I am working on text classification. I have data in excel file. Each row contains multiple sentences. I want the classify the sentences into 3 different types. the assertive, directive, declaration. I have trained in the model. But now I want to know how many types of sentences are in each row/document.
My workflow is below.
Kindly suggest me a good approach.
Hi Majid and welcome to the KNIME community forum,
I am not sure what exactly you have done. But considering your last question:
You need the IDs corresponding to the rows before splitting like using a RowID node and keeping the new column and at the end of the workflow, you can use a GroupBy node to aggregate columns based on this ID column and count values. Usually it’s possible to modify the current row IDs to reproduce the previous IDs.
If you need more detailed help, I suggest you provide (upload) your workflow including some sample data.
Thank you for your help.
I have some multiple sentences(like an article/tweets) in each row of excel file. I converted them into sentences by using “Sentences Extractor” Node. I build my model and checked the accuracy. But now I want to know how many sentences in each article/tweet are assertive, how many are directive and how many are declarations.
I’m sharing my workflow. Kindly have a look at it.model on sample data(Text Classification).knwf (52.6 KB)
Unfortunately the workflow you have shared contains no data.
To export the workflow with data, execute the workflow and save it, then export it while you have the option “Reset workflow before export” unchecked.
Sorry. The workflow can be found here. https://mega.nz/#!Wy5zxSRB!Sh6S8yQPK9ssudWRwLfTxJ4V1ZGfVtTY7jkIM3eWnHE
The data is labeled with five different categories. I wanted to train the model on this data and then run the model on the articles that are in excel file. But for doing that I need to extract sentences from articles. I have extracted the sentences and ran the model on them. But now, I want to find how many sentences in each article one(row 1 of excel file) are of category 1, category 2, category 3, etc.
First of all, the Decision Tree Learner needs nominal or numerical data and your input has none. So it does not work.
Since you are trying to classify text, have you tried Text Classifier Learner and Text Classifier Predictor?
And about counting, consider my first reply to this topic.

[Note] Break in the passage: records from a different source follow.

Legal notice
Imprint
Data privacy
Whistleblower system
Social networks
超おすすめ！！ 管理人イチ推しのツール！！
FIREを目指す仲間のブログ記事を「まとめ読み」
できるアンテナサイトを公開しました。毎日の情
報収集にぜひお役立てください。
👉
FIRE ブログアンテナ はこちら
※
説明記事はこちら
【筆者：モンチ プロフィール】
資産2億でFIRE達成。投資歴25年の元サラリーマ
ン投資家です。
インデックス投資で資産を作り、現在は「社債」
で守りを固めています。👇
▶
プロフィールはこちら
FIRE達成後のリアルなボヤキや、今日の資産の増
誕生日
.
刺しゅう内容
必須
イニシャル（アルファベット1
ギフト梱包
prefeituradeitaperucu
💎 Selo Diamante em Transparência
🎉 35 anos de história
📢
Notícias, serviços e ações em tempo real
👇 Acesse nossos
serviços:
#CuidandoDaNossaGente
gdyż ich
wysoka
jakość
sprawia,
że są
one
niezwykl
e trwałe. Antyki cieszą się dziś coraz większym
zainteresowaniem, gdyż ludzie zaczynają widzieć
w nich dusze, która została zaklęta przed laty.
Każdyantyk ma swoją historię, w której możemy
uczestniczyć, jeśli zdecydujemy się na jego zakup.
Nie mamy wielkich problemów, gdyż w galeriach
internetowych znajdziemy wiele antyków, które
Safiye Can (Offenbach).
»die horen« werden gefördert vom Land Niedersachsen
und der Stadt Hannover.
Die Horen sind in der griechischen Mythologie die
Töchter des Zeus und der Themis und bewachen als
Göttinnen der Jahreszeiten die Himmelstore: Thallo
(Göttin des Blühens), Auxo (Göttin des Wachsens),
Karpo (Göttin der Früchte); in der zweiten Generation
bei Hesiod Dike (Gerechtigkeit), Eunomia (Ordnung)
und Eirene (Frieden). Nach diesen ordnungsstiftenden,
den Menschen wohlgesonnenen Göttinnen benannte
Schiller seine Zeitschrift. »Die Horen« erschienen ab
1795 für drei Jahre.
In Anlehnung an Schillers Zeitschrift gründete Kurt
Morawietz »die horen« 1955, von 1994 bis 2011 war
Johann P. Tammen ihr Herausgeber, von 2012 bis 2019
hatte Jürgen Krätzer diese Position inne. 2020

I’m really glad for your solution.
However, I couldn’t understand your first reply to the post. Could you please provide me a sample workflow? I would be very grateful to you.

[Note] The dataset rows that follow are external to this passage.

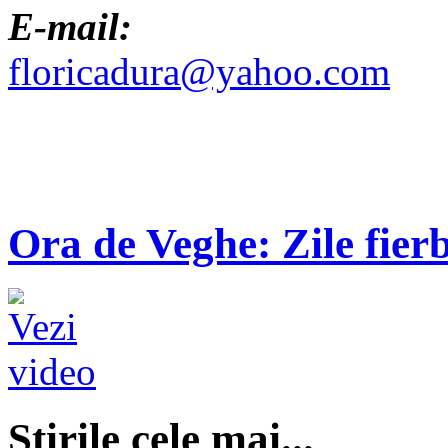
E-mail:
floricadura@yahoo.com
Ora de Veghe: Zile fierb
Ştirile cele mai...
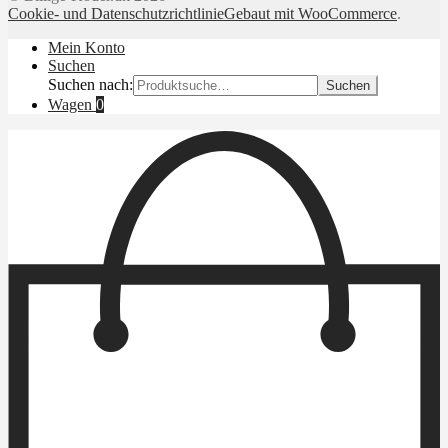
Cookie- und Datenschutzrichtlinie
Gebaut mit WooCommerce
.
Mein Konto
Suchen
Suchen nach:
Suchen
Wagen
0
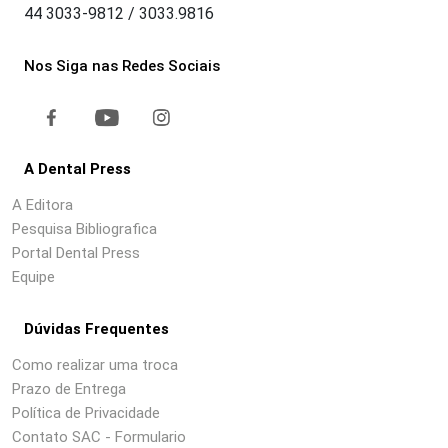
44 3033-9812 / 3033.9816
Nos Siga nas Redes Sociais
A Dental Press
A Editora
Pesquisa Bibliografica
Portal Dental Press
Equipe
Dúvidas Frequentes
Como realizar uma troca
Prazo de Entrega
Política de Privacidade
Contato SAC - Formulario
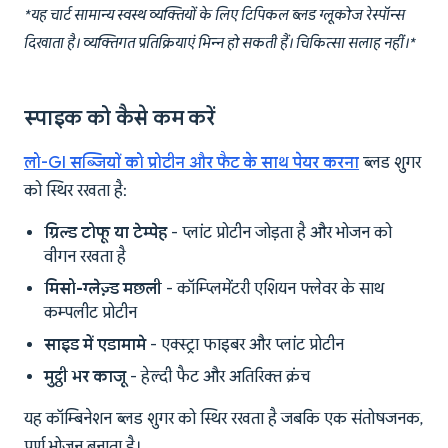
*यह चार्ट सामान्य स्वस्थ व्यक्तियों के लिए टिपिकल ब्लड ग्लूकोज रेस्पॉन्स
दिखाता है। व्यक्तिगत प्रतिक्रियाएं भिन्न हो सकती हैं। चिकित्सा सलाह नहीं।*
स्पाइक को कैसे कम करें
लो-GI सब्जियों को प्रोटीन और फैट के साथ पेयर करना
ब्लड शुगर
को स्थिर रखता है:
ग्रिल्ड टोफू या टेम्पेह
- प्लांट प्रोटीन जोड़ता है और भोजन को
वीगन रखता है
मिसो-ग्लेज़्ड मछली
- कॉम्प्लिमेंटरी एशियन फ्लेवर के साथ
कम्पलीट प्रोटीन
साइड में एडामामे
- एक्स्ट्रा फाइबर और प्लांट प्रोटीन
मुट्ठी भर काजू
- हेल्दी फैट और अतिरिक्त क्रंच
यह कॉम्बिनेशन ब्लड शुगर को स्थिर रखता है जबकि एक संतोषजनक,
पूर्ण भोजन बनाता है।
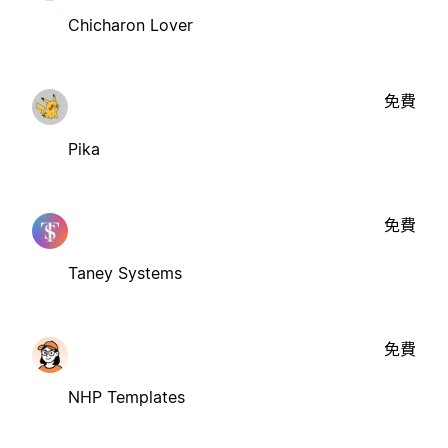
Chicharon Lover
免費
Pika
免費
Taney Systems
免費
NHP Templates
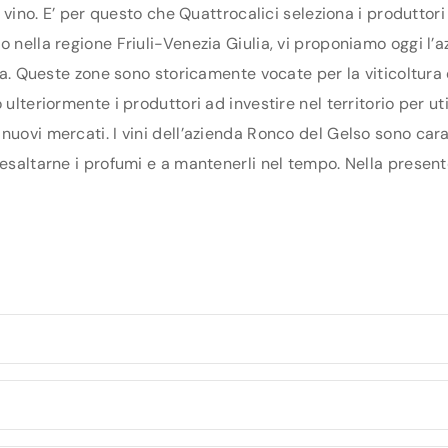
di vino. E’ per questo che Quattrocalici seleziona i produtto
o nella regione Friuli-Venezia Giulia, vi proponiamo oggi l’a
izia. Queste zone sono storicamente vocate per la viticoltura
ulteriormente i produttori ad investire nel territorio per uti
nuovi mercati. I vini dell’azienda Ronco del Gelso sono cara
esaltarne i profumi e a mantenerli nel tempo. Nella presente 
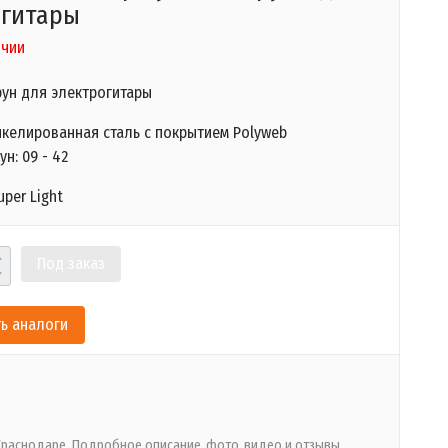
огитары
ичии
рун
для электрогитары
икелированная сталь
с покрытием Polyweb
н: 09 - 42
uper Light
Под заказ
ь аналоги
 Краснодаре. Подробное описание
фото
видео и отзывы.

Your initial dataset in the workflow consists of single sentences with the corresponding label in each row.
So, if you want to classify the sentences, you can use the initial table as the input for the Text Classifier nodes.
Text Classifier nodes are part of Palladian nodes. So, @qqilihq may be a better help here.

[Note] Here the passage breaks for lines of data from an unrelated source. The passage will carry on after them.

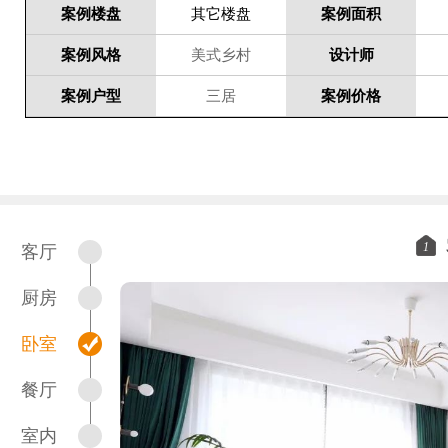
案例楼盘
其它楼盘
案例面积
案例风格
美式乡村
设计师
案例户型
三居
案例价格
1
客厅
厨房
卧室
餐厅
室内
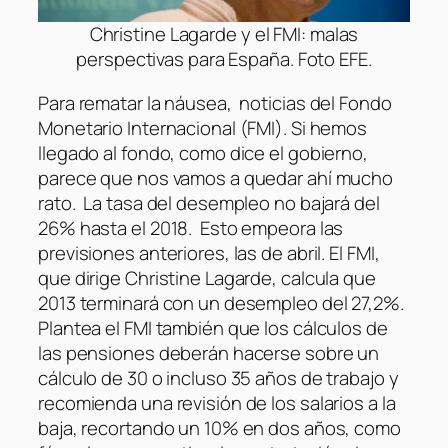
Christine Lagarde y el FMI: malas
perspectivas para España. Foto EFE.
Para rematar la náusea, noticias del Fondo
Monetario Internacional (FMI). Si hemos
llegado al fondo, como dice el gobierno,
parece que nos vamos a quedar ahí mucho
rato. La tasa del desempleo no bajará del
26% hasta el 2018. Esto empeora las
previsiones anteriores, las de abril. El FMI,
que dirige Christine Lagarde, calcula que
2013 terminará con un desempleo del 27,2%.
Plantea el FMI también que los cálculos de
las pensiones deberán hacerse sobre un
cálculo de 30 o incluso 35 años de trabajo y
recomienda una revisión de los salarios a la
baja, recortando un 10% en dos años, como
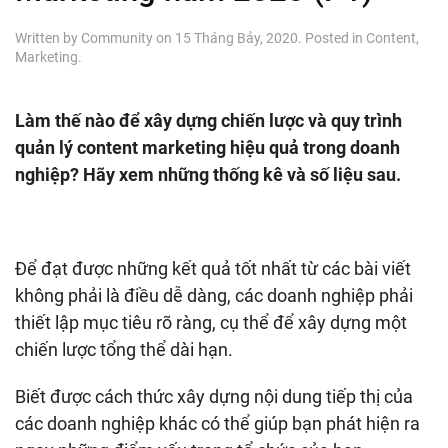
Written by
Community
on
15 Tháng Bảy, 2020
. Posted in
Content
,
Marketing
.
Làm thế nào để xây dựng chiến lược và quy trình
quản lý content marketing hiệu quả trong doanh
nghiệp? Hãy xem những thống kê và số liệu sau.
Để đạt được những kết quả tốt nhất từ các bài viết
không phải là điều dễ dàng, các doanh nghiệp phải
thiết lập mục tiêu rõ ràng, cụ thể để xây dựng một
chiến lược tổng thể dài hạn.
Biết được cách thức xây dựng nội dung tiếp thị của
các doanh nghiệp khác có thể giúp bạn phát hiện ra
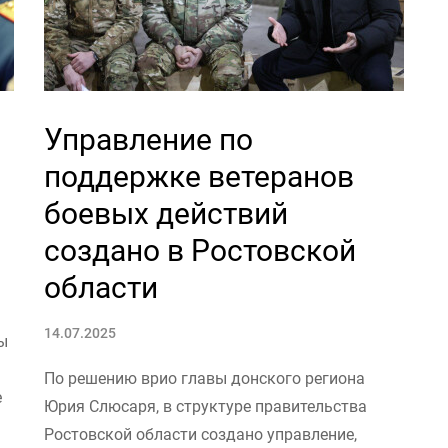
Управление по
поддержке ветеранов
боевых действий
создано в Ростовской
области
14.07.2025
ы
По решению врио главы донского региона
е
Юрия Слюсаря, в структуре правительства
Ростовской области создано управление,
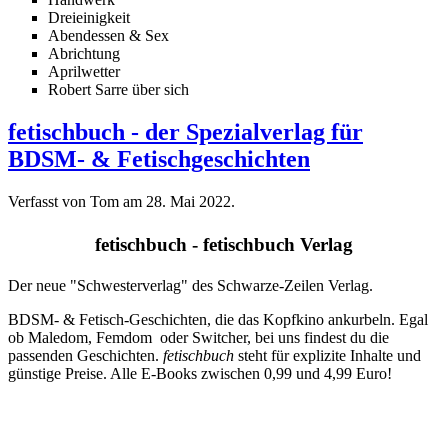
Dreieinigkeit
Abendessen & Sex
Abrichtung
Aprilwetter
Robert Sarre über sich
fetischbuch - der Spezialverlag für
BDSM- & Fetischgeschichten
Verfasst von Tom am
28. Mai 2022
.
fetischbuch - fetischbuch Verlag
Der neue "Schwesterverlag" des Schwarze-Zeilen Verlag.
BDSM- & Fetisch-Geschichten, die das Kopfkino ankurbeln. Egal
ob Maledom, Femdom oder Switcher, bei uns findest du die
passenden Geschichten.
fetischbuch
steht für explizite Inhalte und
günstige Preise. Alle E-Books zwischen 0,99 und 4,99 Euro!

I’m not sure about what assertive, declarative, etc actually is. However, this does read to me like a sentiment analysis application.
I have tried rowID and groupBy nodes. But I couldn’t make it.
The workflow can be downloaded from here. There are two workflows one for modeling and one for applying the model on unlabeled data.
Any help would be appreciated. I’m working on this for the last two weeks.
@armingrudd, @Geo, and @kilian.thiel I would really appreciate if you help me out.
didn’t go into details but if I got you right and you have identifier which sentence belongs to which paragraph you can try Pivoting node. That should do the trick.
Thanks @ipazin. However, what would be the criteria to concatenate the extracted sentences into their original paragraph? Means, I have column of extracted sentences which I extracted from some paragraphs, now what would be the criteria to join them back into their original paragraphs?
You don’t need to, in Knime you can work with parallel flows instead of sequential flows.In other words, with the identifier you should be fine to join back and forth.
Thanks geo, but I have tried everything. But couldn’t make it. Could you please solve this in the workflow I’ve provided above. Would be really glad.
not really into text processing but not sure what are you doing and what is a paragraph, what is a sentence and what is a document in your case
Anyways try joining your prediction (9509 rows) with output from Sentence Extractor node for example cause there you have same amount of rows. Then from there you should define your paragraph (if I got this right you have 500 paragraphs) by extracting one (maybe better more to be sure to be unique) first words from documents. Then using Pivoting node will give you number of sentences per paragraph.
This topic was automatically closed 7 days after the last reply. New replies are no longer allowed.